For repeat views, you can continue using the same mechanism you were using before. I use Bram Stein’s sessionStorage trick so that I don’t have to do anything server-side. You can see the implementation in code on GitHub in initial.js and fonts.js (also lines 15 and 37).

Ideas for Improvement #

Some font loading services already provide mechanisms to subset and modify your web fonts dynamically. Dynamic Subsetting generates a subset of a font on the fly using only the glyphs used on a page.

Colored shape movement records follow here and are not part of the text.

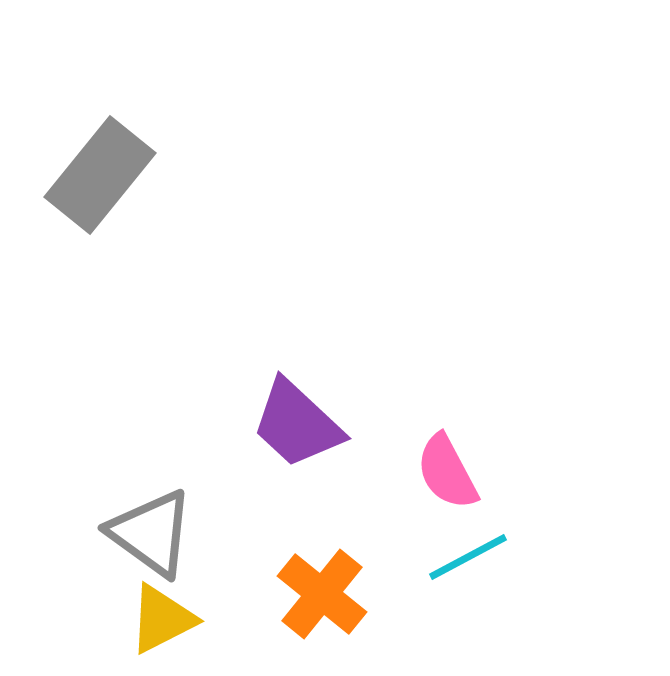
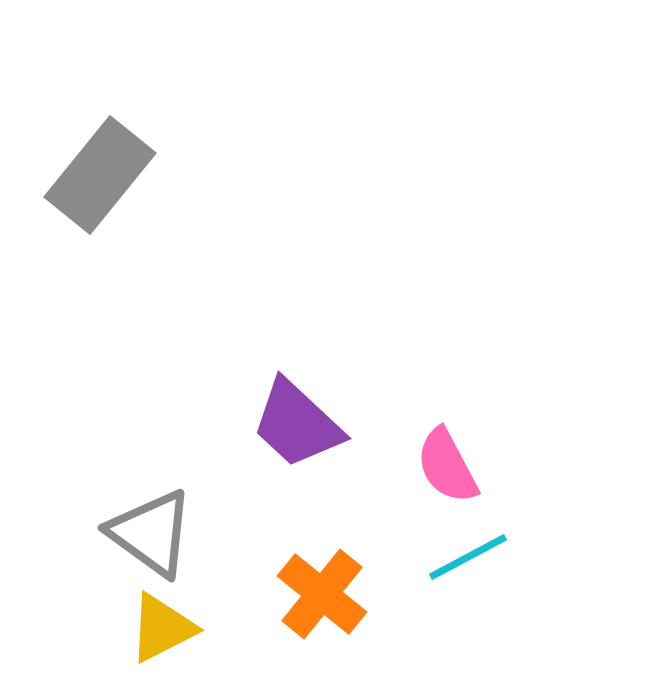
pink semicircle: moved 6 px up
yellow triangle: moved 9 px down
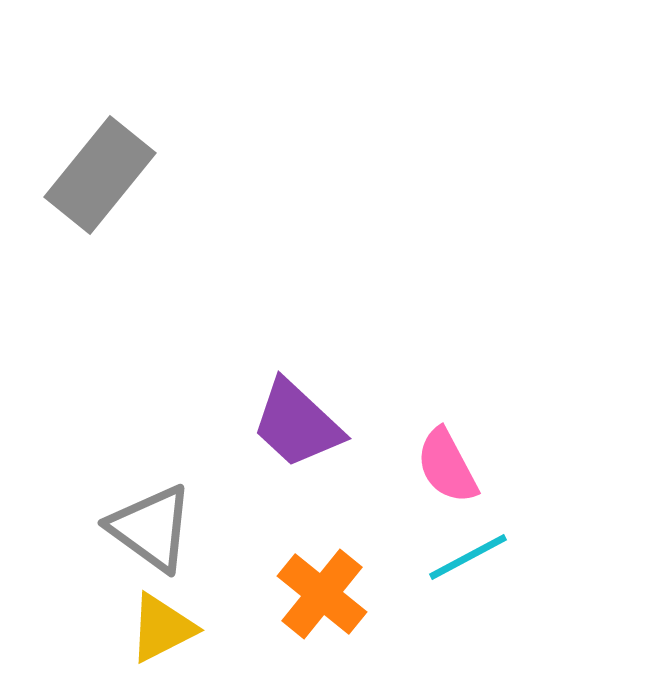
gray triangle: moved 5 px up
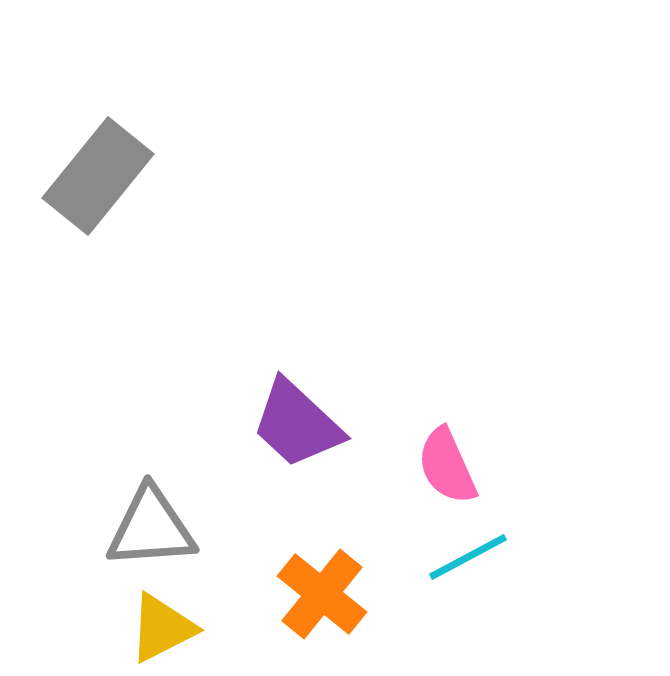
gray rectangle: moved 2 px left, 1 px down
pink semicircle: rotated 4 degrees clockwise
gray triangle: rotated 40 degrees counterclockwise
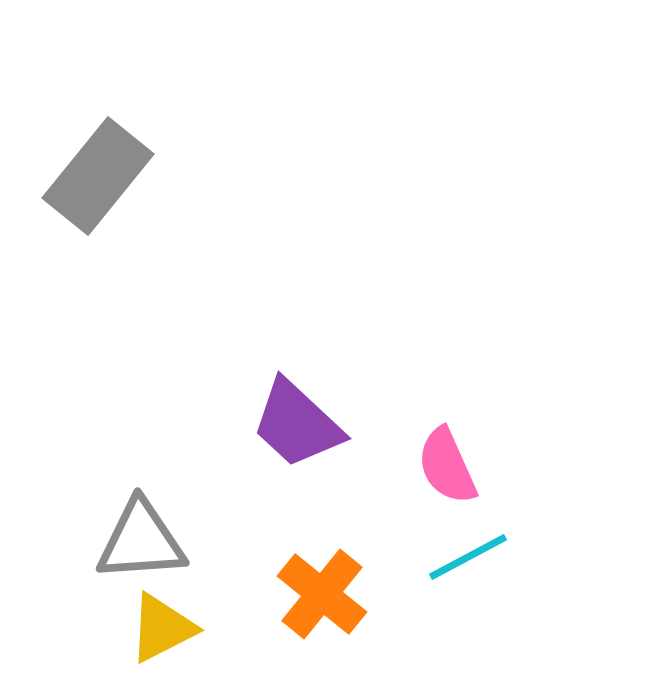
gray triangle: moved 10 px left, 13 px down
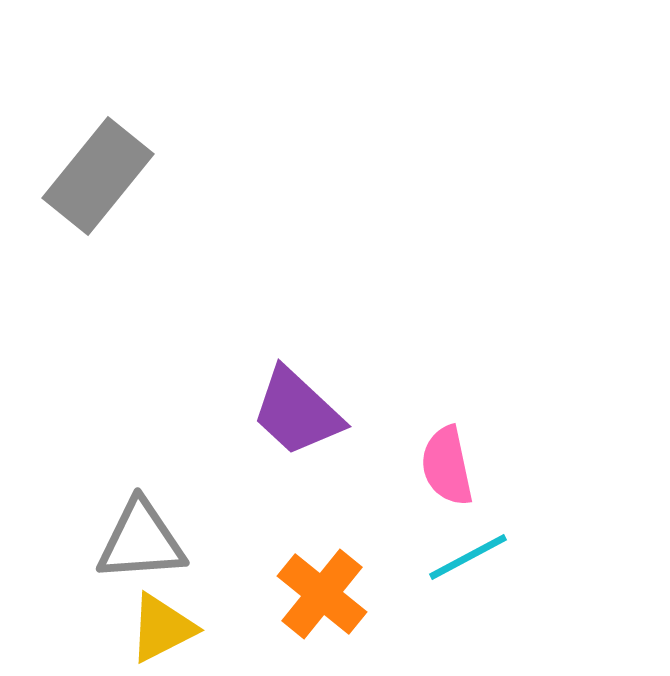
purple trapezoid: moved 12 px up
pink semicircle: rotated 12 degrees clockwise
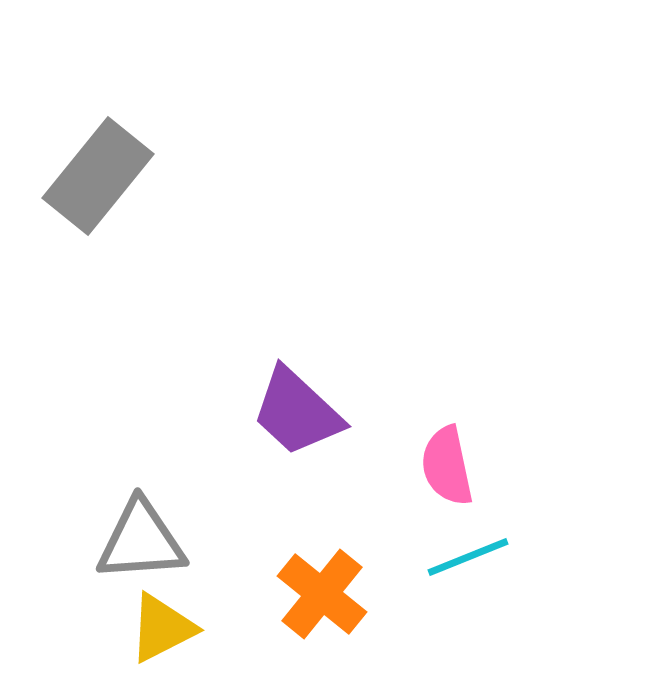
cyan line: rotated 6 degrees clockwise
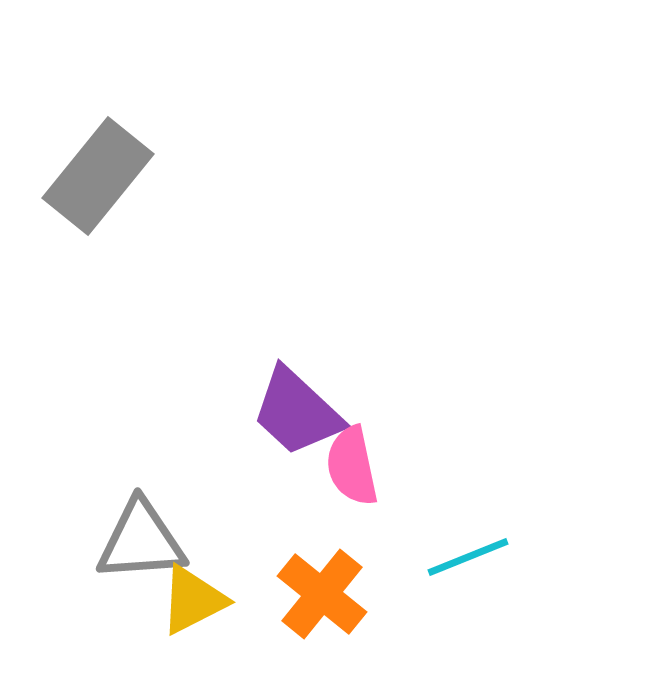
pink semicircle: moved 95 px left
yellow triangle: moved 31 px right, 28 px up
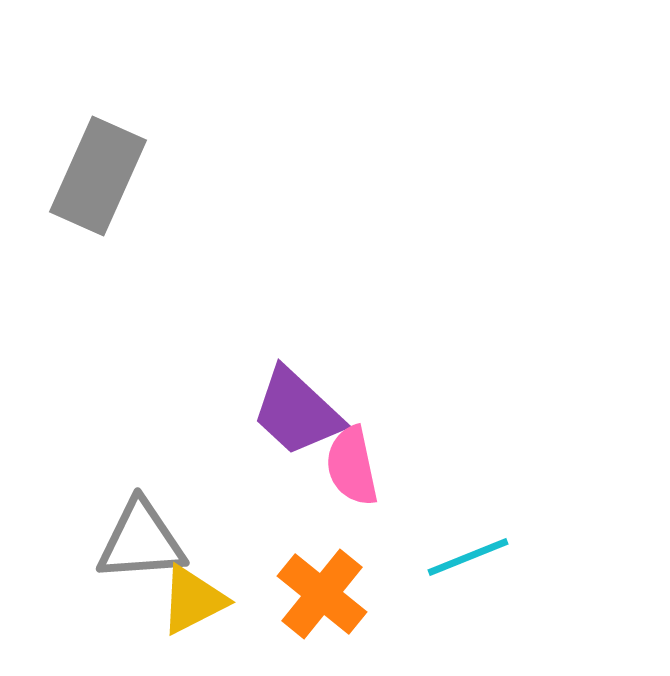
gray rectangle: rotated 15 degrees counterclockwise
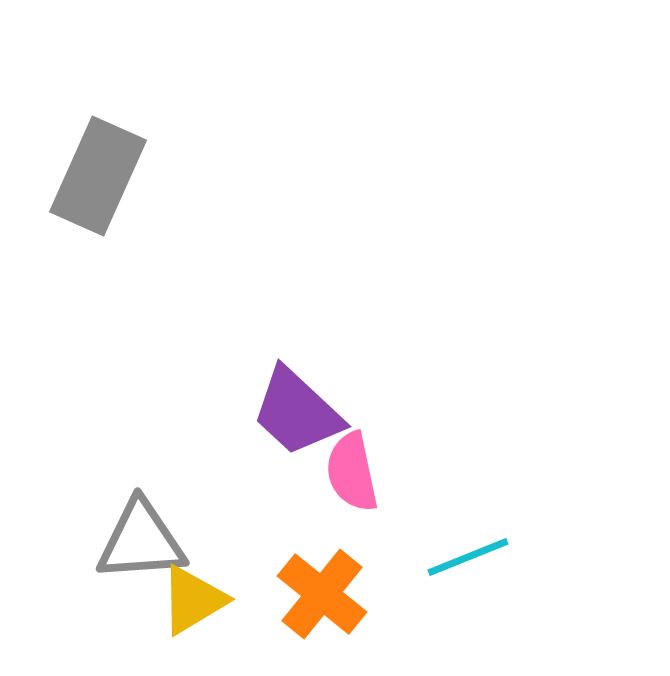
pink semicircle: moved 6 px down
yellow triangle: rotated 4 degrees counterclockwise
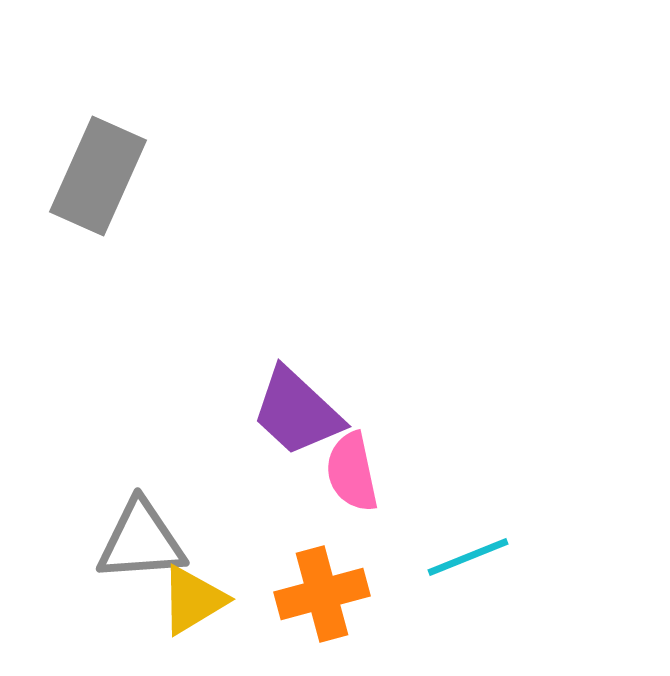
orange cross: rotated 36 degrees clockwise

Dynamic Augmentation add glyphs to an already loaded font on the fly, sort of like font streaming.

You could use extend this approach using something similar to the Critical CSS workflow and scan the page to find out what actual characters are used in a fixed viewport (grunt-criticalcss uses 1200x900) to subset the web font more accurately to perhaps an even smaller size. This will require more care, given that it would need to run ahead of time for every unique URL on static content. Or, it could run dynamically using JavaScript on page load which would probably require a hefty library and a performance hit.

In fact, you could wire up something similar to this using the amazing Plumin.js but unfortunately the library is too large (~400KB minimized) for this use case. For now, I’ll just stick with a simple 9KB baseline WOFF2 that gets replaced with a 25KB full version. The library would need to at least be smaller than your baseline to get good mileage out of a dynamic font (but I would never dream of equating a web font KB with a JavaScript KB—they have different performance impacts).

Live Font Interpolation on the Web, an article written for A List Apart by Andrew Johnson is also worth mentioning. Keep an eye on this approach—it would allow us to dynamically generate weights and styles from font masters, hopefully saving bytes on the wire for designs using a wide variety of weights and styles. I’d love to see this web-standardized.